Rowan has made an enemy. While rescuing her brother James she was once imprisoned in a cellar with a man named Eldritch. She learned that Eldritch knew where James was, but chose not to tell her. When she escaped from the cellar she left Eldritch to die. Not unnaturally Eldritch is now in search of revenge.
An undercover agent who is desperate to retire but who is persuaded to undertake just one last mission is not a new theme. The last mission always turns out to be the most complex and dangerous. Now Rowan must undertake one last case, but finds that in this instance it is the mother who has been stolen and substituted.
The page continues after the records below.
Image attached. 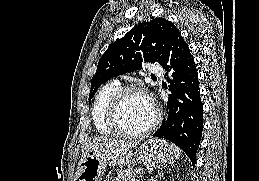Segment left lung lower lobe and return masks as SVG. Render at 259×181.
Segmentation results:
<instances>
[{
  "mask_svg": "<svg viewBox=\"0 0 259 181\" xmlns=\"http://www.w3.org/2000/svg\"><path fill=\"white\" fill-rule=\"evenodd\" d=\"M163 67L166 74L172 73V79L167 78L172 94L167 103L168 118L154 137L176 144L195 165L203 130V105L194 58L182 37L172 46Z\"/></svg>",
  "mask_w": 259,
  "mask_h": 181,
  "instance_id": "left-lung-lower-lobe-1",
  "label": "left lung lower lobe"
}]
</instances>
Her friends Fabian and Tanya are her helpmates.
Although The Thirteen Secrets can be read alone, it is a definite advantage to be familiar with its substantial back story. The characters of Rowan, Fabian and Tanya are lively and convincing. The sympathy and enthusiasm of the reader are mobilised by their plans and actions. But the show is stolen (at least for me) by Tanya’s dog Oberon. His closeness to and understanding of his human partner remind us of Pullman’s daemons. In the course of the book Oberon’s loyalty is put to a severe test. But he is named after the king of the fairies and he survives intact.
There is a symbolic weakness in the characterisations. Critics such as Pinsent and Keith have pointed out that in traditional children’s literature, disabled characters were too often depicted as predestined victims or sinister stereotypical villains. Contemporary authors have moved away from these unreflective tropes. But a fairy who has had polio starts filling a useful function – and then dies. And Eldritch loses a hand escaping from his cellar, becoming the archetypal malformed figure. It is a pity that this otherwise uniformly excellent book is marred in a way that could have been easily avoided.